Ces notes élevées au dossier ne se répètent pas dans Selectividad, puisque dans deux cas sur trois la note n’est pas encore exceptionnelle (9 ou 10). Et que depuis 2015 les notes maximales à l’EVAU ont doublé. L’année dernière, à l’appel ordinaire, 8,9% des étudiants privés, 6,3% des concertés et 6% des publics ont obtenu un A. Les différences par propriété du centre sont raccourcies avant l’examen, mais c’est la faculté du centre qui détermine qui entre dans les courses, puisque 60% de la note finale est entre leurs mains. Ainsi, en juin 2022, 7,79% des élèves des centres privés sont entrés dans le programme avec une note finale (somme du dossier et de l’EVAU) exceptionnelle, 7,68% du concerté et 7,54% du public Les différences à la fin sont à peine des dixièmes, mais vitales pour entrer dans des carrières telles que les mathématiques, la médecine ou les relations internationales, avec des notes stratosphériques.

Cette épidémie de dizaines punit ceux qui méritent vraiment ce score car elle égalise tout le monde au plafond, alors que le niveau de connaissance n’est pas le même. Ce comportement s’est multiplié en 2020, quand pendant le confinement les administrations invitaient les centres à la bienveillance, si bien que le bachelier qui avait obtenu un 3,5 avec le présentiel avait un cinq, celui avec un six un huit pour compenser, et ainsi dans une chaîne, jusqu’à créer un bouchon au-dessus où tout le monde ne méritait pas le dix.

Le physicien Avelino Vicente, 40 ans, a obtenu un 9,7 à Selectividad et à son époque, il ne connaissait personne avec plus d’un 9 à cet examen. Pour cette raison, maintenant qu’il travaille à l’Université de Valence (UV), il est stupéfait par les données de son institution et chaque année, il exprime son étonnement sur Twitter. L’année dernière, par exemple, entre les licences de physique et de mathématiques et de médecine, 350 étudiants sont entrés à l’UV avec une note supérieure à 13 435 sur 14 — soit l’équivalent de 9,6 sur 10 —, puisqu’en passant l’examen des matières à option, le score peut atteindre 14. « Les notes d’accès sont absurdement élevées et le système est complètement cassé. » Il lève les mains vers la tête : « Avant avec un 9 tu étais dans le journal local ! ».

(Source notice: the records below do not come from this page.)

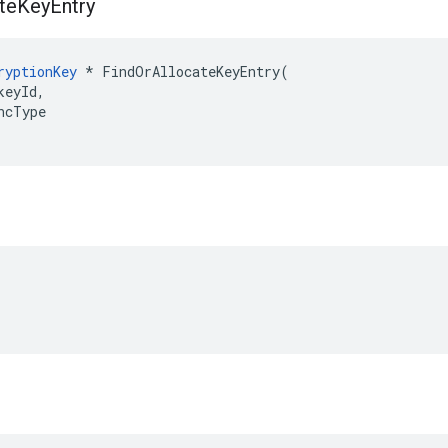
te
Key
Entry
ryptionKey
 * FindOrAllocateKeyEntry(

eyId,

ncType
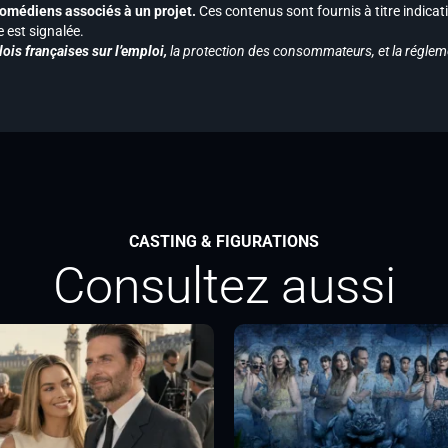
s comédiens associés à un projet.
Ces contenus sont fournis à titre indicati
est signalée.
ois françaises sur l’emploi,
la protection des consommateurs, et la réglem
CASTING & FIGURATIONS
Consultez aussi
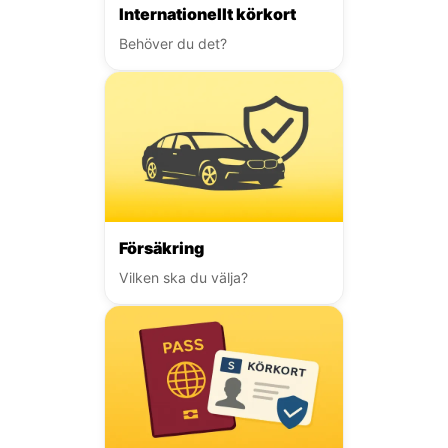
Internationellt körkort
Behöver du det?
Försäkring
Vilken ska du välja?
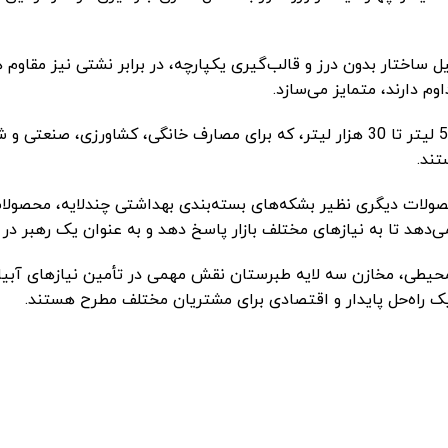
ل ساختار بدون درز و قالب‌گیری یکپارچه، در برابر نشتی نیز مقاوم ه
م دارند، متمایز می‌سازد.
مخازن طبرستان در ابعاد و ظرفیت‌های مختلفی تولید می‌شوند، از 50 لیتر تا 30 هزار لیتر، که ب
تند.
ولات دیگری نظیر بشکه‌های بسته‌بندی بهداشتی چندلایه، محصولات
 می‌دهد تا به نیازهای مختلف بازار پاسخ دهد و به عنوان یک رهبر د
حیطی، مخازن سه لایه طبرستان نقش مهمی در تأمین نیازهای آبیار
 یک راه‌حل پایدار و اقتصادی برای مشتریان مختلف مطرح هستند.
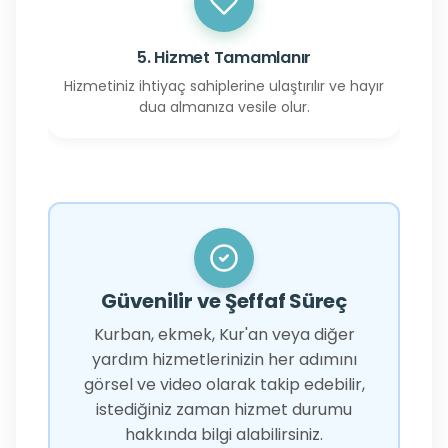
5. Hizmet Tamamlanır
Hizmetiniz ihtiyaç sahiplerine ulaştırılır ve hayır
dua almanıza vesile olur.
Güvenilir ve Şeffaf Süreç
Kurban, ekmek, Kur'an veya diğer
yardım hizmetlerinizin her adımını
görsel ve video olarak takip edebilir,
istediğiniz zaman hizmet durumu
hakkında bilgi alabilirsiniz.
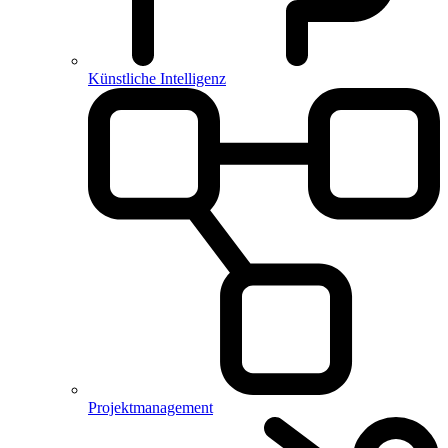
Künstliche Intelligenz
Projektmanagement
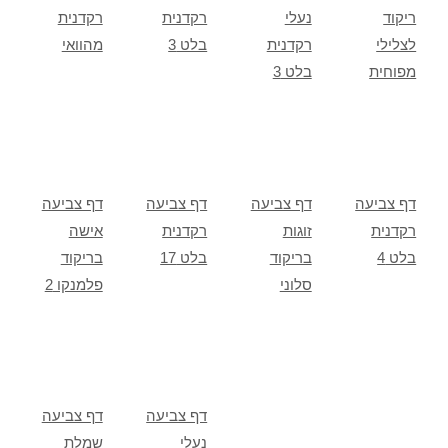
ריקוד
נעלי
רקדנית
רקדנית
לצלילי
רקדנית
בלט 3
מהוואי
מפוחית
בלט 3
דף צביעה
דף צביעה
דף צביעה
דף צביעה
רקדנית
זוגות
רקדנית
אישה
בלט 4
בריקוד
בלט 17
בריקוד
סלוני
פלמנקו 2
דף צביעה
דף צביעה
נעלי
שמלת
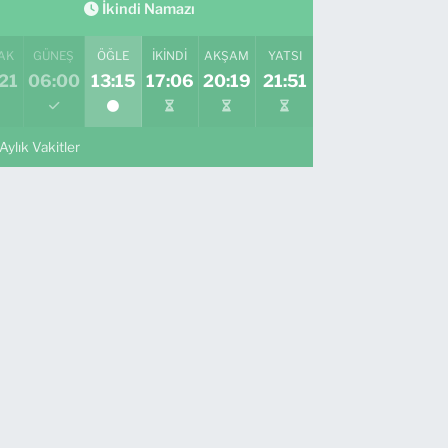
İkindi Namazı
AK
GÜNEŞ
ÖĞLE
İKINDI
AKŞAM
YATSI
21
06:00
13:15
17:06
20:19
21:51
Aylık Vakitler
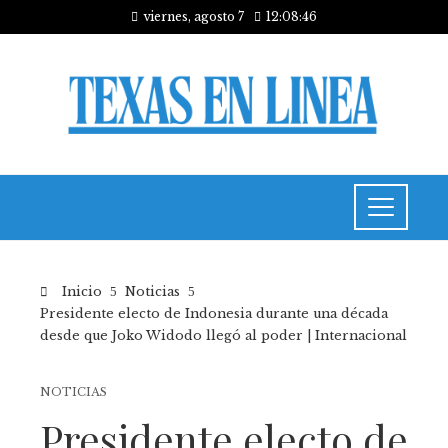
viernes, agosto 7
12:08:47
Inicio
Noticias
Presidente electo de Indonesia durante una década
desde que Joko Widodo llegó al poder | Internacional
NOTICIAS
Presidente electo de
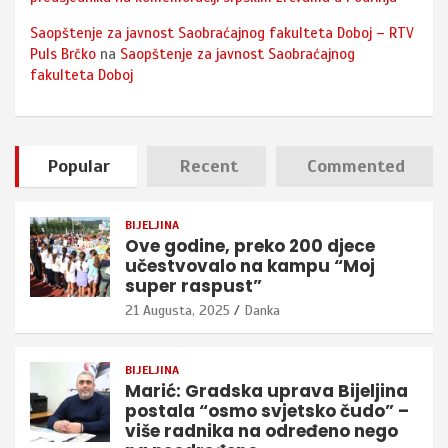
Saopštenje za javnost Saobraćajnog fakulteta Doboj – RTV
Puls Brčko
na
Saopštenje za javnost Saobraćajnog
fakulteta Doboj
Popular
Recent
Commented
BIJELJINA
Ove godine, preko 200 djece
učestvovalo na kampu “Moj
super raspust”
21 Augusta, 2025
Danka
BIJELJINA
Marić: Gradska uprava Bijeljina
postala “osmo svjetsko čudo” –
više radnika na određeno nego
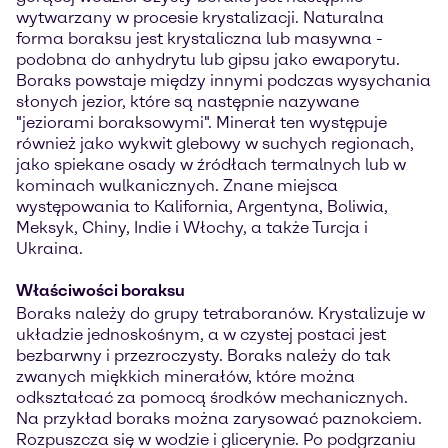
wytwarzany w procesie krystalizacji. Naturalna
forma boraksu jest krystaliczna lub masywna -
podobna do anhydrytu lub gipsu jako ewaporytu.
Boraks powstaje między innymi podczas wysychania
słonych jezior, które są następnie nazywane
"jeziorami boraksowymi". Minerał ten występuje
również jako wykwit glebowy w suchych regionach,
jako spiekane osady w źródłach termalnych lub w
kominach wulkanicznych. Znane miejsca
występowania to Kalifornia, Argentyna, Boliwia,
Meksyk, Chiny, Indie i Włochy, a także Turcja i
Ukraina.
Właściwości boraksu
Boraks należy do grupy tetraboranów. Krystalizuje w
układzie jednoskośnym, a w czystej postaci jest
bezbarwny i przezroczysty. Boraks należy do tak
zwanych miękkich minerałów, które można
odkształcać za pomocą środków mechanicznych.
Na przykład boraks można zarysować paznokciem.
Rozpuszcza się w wodzie i glicerynie. Po podgrzaniu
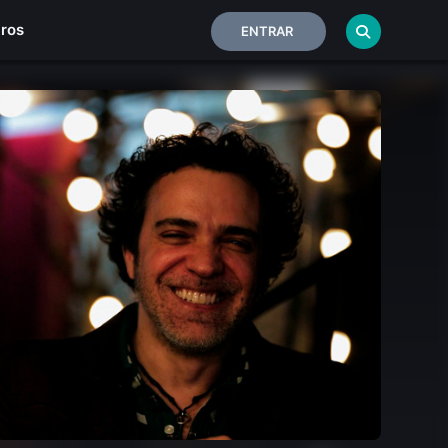
iros
ENTRAR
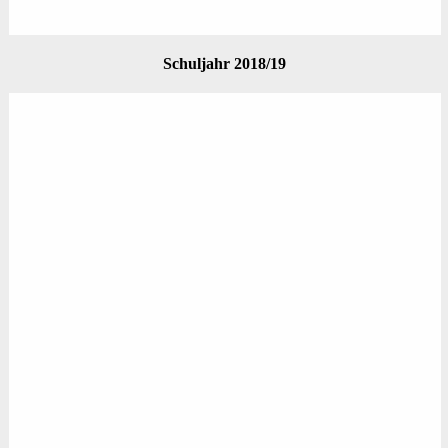
Schuljahr 2018/19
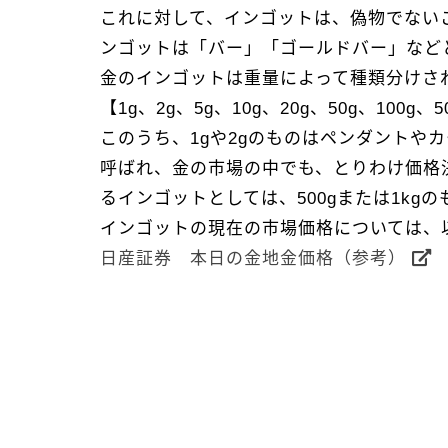
これに対して、インゴットは、偽物でない
ンゴットは「バー」「ゴールドバー」など
金のインゴットは重量によって種類分けさ
【1g、2g、5g、10g、20g、50g、100g、50
このうち、1gや2gのものはペンダントや
呼ばれ、金の市場の中でも、とりわけ価格
るインゴットとしては、500gまたは1kg
インゴットの現在の市場価格については、
日産証券 本日の金地金価格（参考）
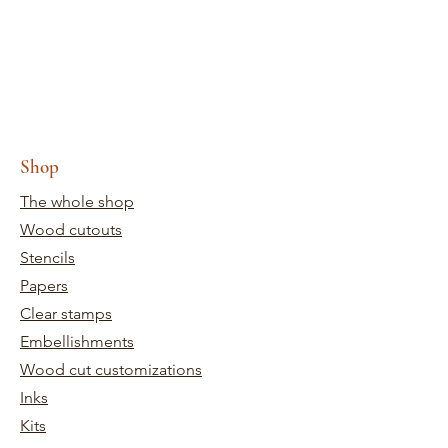
Shop
The whole shop
Wood cutouts
Stencils
Papers
Clear stamps
Embellishments
Wood cut customizations
Inks
Kits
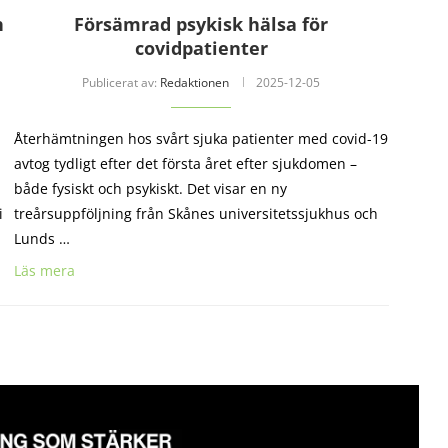
h
Försämrad psykisk hälsa för
covidpatienter
Publicerat av:
Redaktionen
2025-12-05
Återhämtningen hos svårt sjuka patienter med covid-19
avtog tydligt efter det första året efter sjukdomen –
både fysiskt och psykiskt. Det visar en ny
i
treårsuppföljning från Skånes universitetssjukhus och
Lunds …
Läs mera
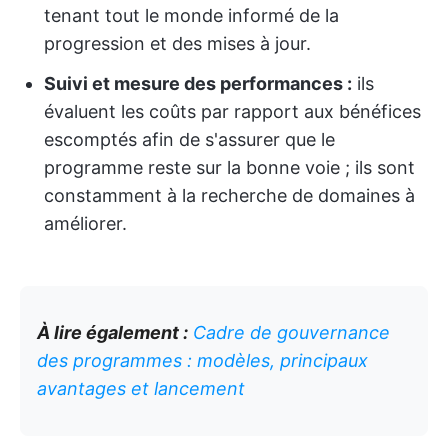
tenant tout le monde informé de la
progression et des mises à jour.
Suivi et mesure des performances :
ils
évaluent les coûts par rapport aux bénéfices
escomptés afin de s'assurer que le
programme reste sur la bonne voie ; ils sont
constamment à la recherche de domaines à
améliorer.
À lire également :
Cadre de gouvernance
des programmes : modèles, principaux
avantages et lancement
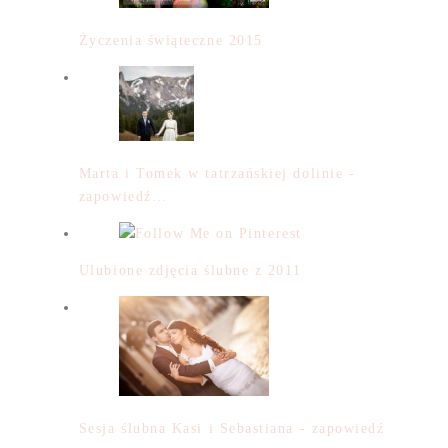
Życzenia świąteczne 2015
Marta i Tomek w tatrzańskiej dolinie -
zapowiedź…
Ulubione zdjęcia ślubne z 2011
Sesja ślubna Kasi i Sebastiana - zapowiedź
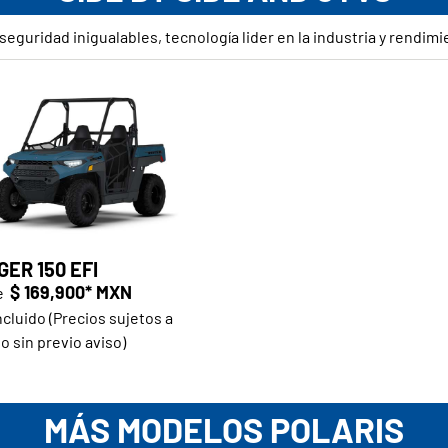
seguridad inigualables, tecnología lider en la industria y rendimi
ER 150 EFI
$ 169,900* MXN
e
ncluido (Precios sujetos a
o sin previo aviso)
MÁS MODELOS POLARIS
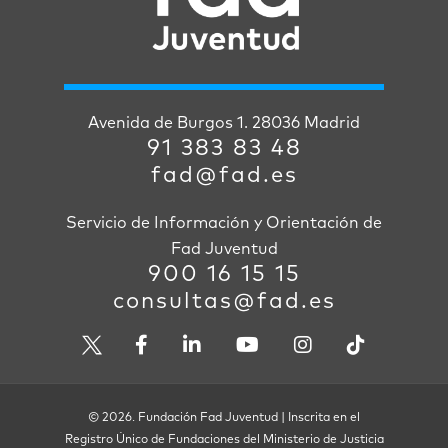
Avenida de Burgos 1. 28036 Madrid
91 383 83 48
fad@fad.es
Servicio de Información y Orientación de
Fad Juventud
900 16 15 15
consultas@fad.es
© 2026. Fundación Fad Juventud | Inscrita en el
Registro Único de Fundaciones del Ministerio de Justicia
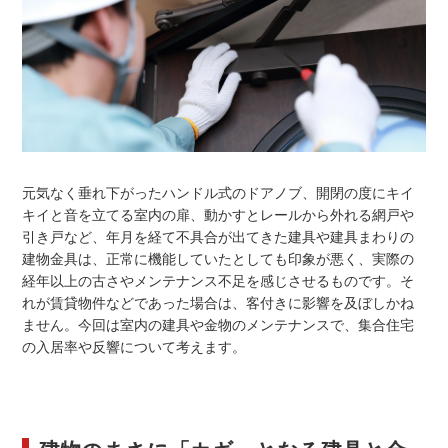
元気なく垂れ下がったハンドル式のドアノブ、開閉の度にキイ
キイと音を立てる室内の扉、動かすとレールから外れる網戸や
引き戸など、年月を経て不具合が出てきた建具や建具まわりの
建物金具は、正常に機能していたとしても印象が悪く、実際の
経年以上の古さやメンテナンス不足を感じさせるものです。そ
れが賃貸物件などであった場合は、客付きに影響を及ぼしかね
ません。今回は室内の建具や金物のメンテナンスで、集合住宅
の入居率や反響について考えます。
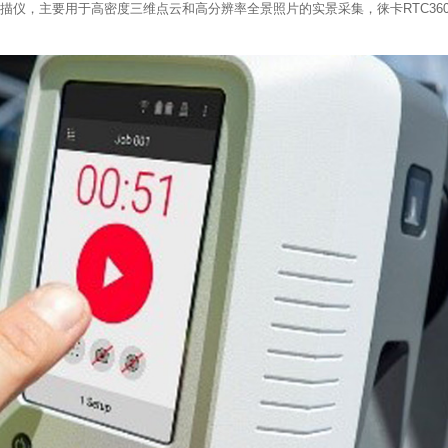
光扫描仪，主要用于高密度三维点云和高分辨率全景照片的实景采集，徕卡RTC36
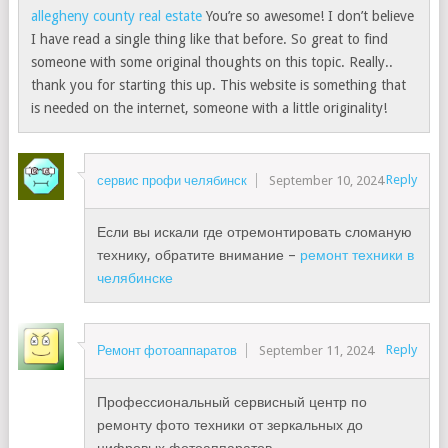
allegheny county real estate
You’re so awesome! I don’t believe
I have read a single thing like that before. So great to find
someone with some original thoughts on this topic. Really..
thank you for starting this up. This website is something that
is needed on the internet, someone with a little originality!
Reply
сервис профи челябинск
September 10, 2024
Если вы искали где отремонтировать сломаную
технику, обратите внимание –
ремонт техники в
челябинске
Reply
Ремонт фотоаппаратов
September 11, 2024
Профессиональный сервисный центр по
ремонту фото техники от зеркальных до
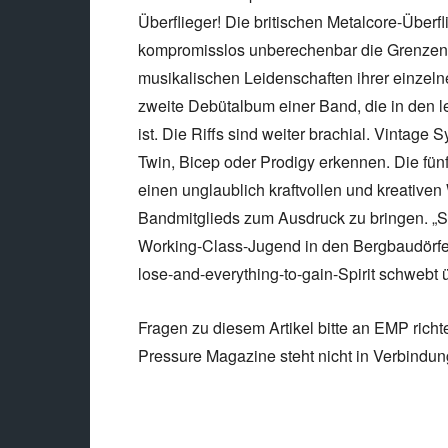
Überflieger! Die britischen Metalcore-Über
kompromisslos unberechenbar die Grenzen i
musikalischen Leidenschaften ihrer einzeln
zweite Debütalbum einer Band, die in den l
ist. Die Riffs sind weiter brachial. Vintage
Twin, Bicep oder Prodigy erkennen. Die fün
einen unglaublich kraftvollen und kreative
Bandmitglieds zum Ausdruck zu bringen. „S
Working-Class-Jugend in den Bergbaudörfern
lose-and-everything-to-gain-Spirit schwebt 
Fragen zu diesem Artikel bitte an EMP richt
Pressure Magazine steht nicht in Verbindu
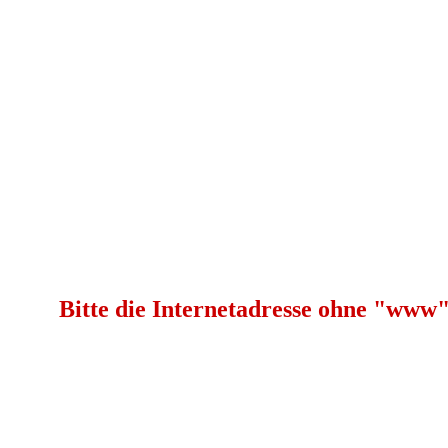
Bitte die Internetadresse ohne "www" 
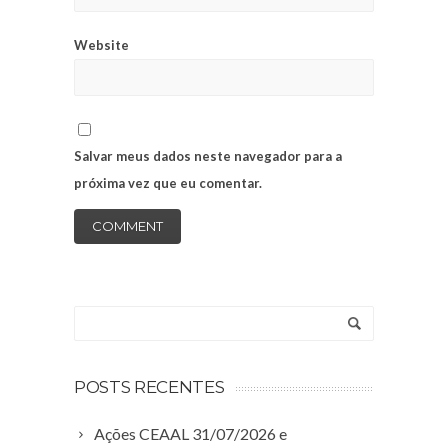
Website
Salvar meus dados neste navegador para a
próxima vez que eu comentar.
POSTS RECENTES
Ações CEAAL 31/07/2026 e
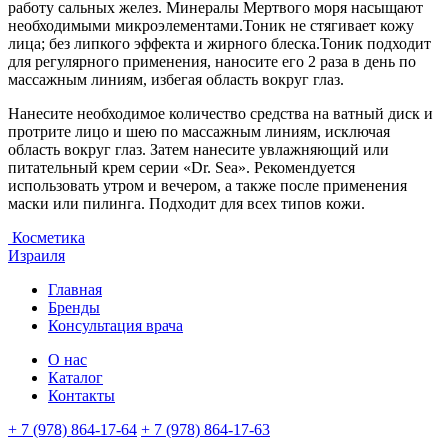
работу сальных желез. Минералы Мертвого моря насыщают
необходимыми микроэлементами.Тоник не стягивает кожу
лица; без липкого эффекта и жирного блеска.Тоник подходит
для регулярного применения, наносите его 2 раза в день по
массажным линиям, избегая область вокруг глаз.
Нанесите необходимое количество средства на ватный диск и
протрите лицо и шею по массажным линиям, исключая
область вокруг глаз. Затем нанесите увлажняющий или
питательный крем серии «Dr. Sea». Рекомендуется
использовать утром и вечером, а также после применения
маски или пилинга. Подходит для всех типов кожи.
Косметика
Израиля
Главная
Бренды
Консультация врача
О нас
Каталог
Контакты
+ 7 (978) 864-17-64
+ 7 (978) 864-17-63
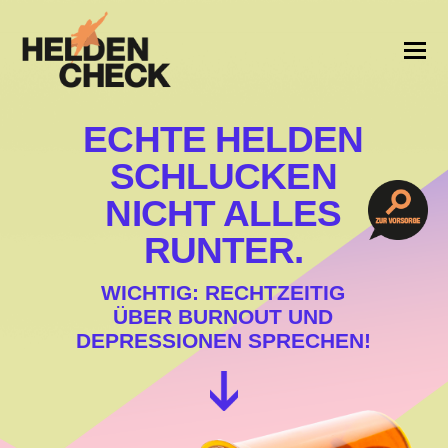
ECHTE HELDEN
SCHLUCKEN
NICHT ALLES
RUNTER.
WICHTIG: RECHTZEITIG
ÜBER BURNOUT UND
DEPRESSIONEN SPRECHEN!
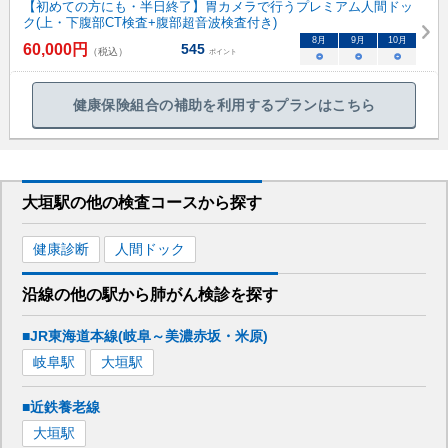
【初めての方にも・半日終了】胃カメラで行うプレミアム人間ドッ
ク(上・下腹部CT検査+腹部超音波検査付き)
8
月
9
月
10
月
60,000
円
545
（税込）
ポイント
○
○
○
健康保険組合の補助を利用するプランはこちら
大垣駅
の
他の
検査コースから探す
健康診断
人間ドック
沿線の他の駅から
肺がん検診を
探す
■JR東海道本線(岐阜～美濃赤坂・米原)
岐阜
駅
大垣
駅
■近鉄養老線
大垣
駅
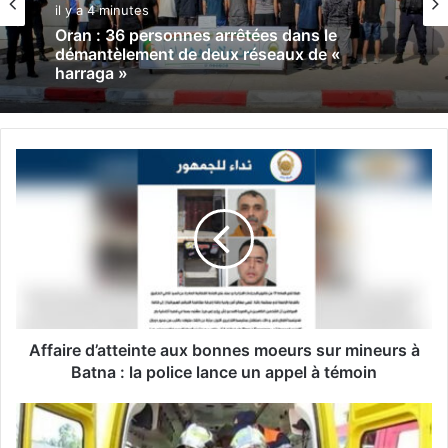
il y a 4 minutes
Oran : 36 personnes arrêtées dans le
démantèlement de deux réseaux de «
harraga »
A
f
f
a
i
r
e
d
’
a
Affaire d’atteinte aux bonnes moeurs sur mineurs à
t
Batna : la police lance un appel à témoin
t
e
D
i
a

« Probablement » lorsque les billets d’entrée pour le prochain cours sortiront, Vicente fera à nouveau un commentaire sur les réseaux car c’est un sujet qui « le préoccupe beaucoup ». Le professeur estime que cette inflation des A est injuste. « Peut-être que les étudiants qui méritent un 10 à l’EVAU ont une mauvaise journée dans une matière, ils obtiennent un 8 et la note pour entrer baisse et ils sont frustrés parce qu’ils n’atteignent pas le nombre » ; De plus, il assure que des notes aussi élevées « ne reflètent pas la réalité ». Il le voit parmi ses étudiants de première année de physique, qui sont entrés avec des notes qui dépassent le 12. « Ils ne sont pas conscients de leurs capacités, beaucoup sont très brillants, mais d’autres sont normaux et deviennent très catastrophiques. En plus, avec la dévaluation des dizaines, ceux qui le méritent vraiment y perdent ».

Étudiants de l’Université de La Rioja, à Logroño, lors d’un examen.Photo: Javier Hernandez / EL PAÍS | Vidéo: EPV

Lors de l’appel des séries éliminatoires, auquel assistent ceux qui ont échoué dans une matière, étonnamment, les étudiants qui obtiennent une moyenne de 10 le font également. 7,6% des agréés dans les centres privés et conventionnés ont obtenu la note la plus élevée dans l’extraordinaire, 2,7% dans le cas du public. Il y a sept ans, c’était un scénario très lointain : il n’atteignait pas 1 % dans les réseaux publics et concertés, mais il l’a fait dans les réseaux privés (2,8 %), toujours le réseau le plus généreux.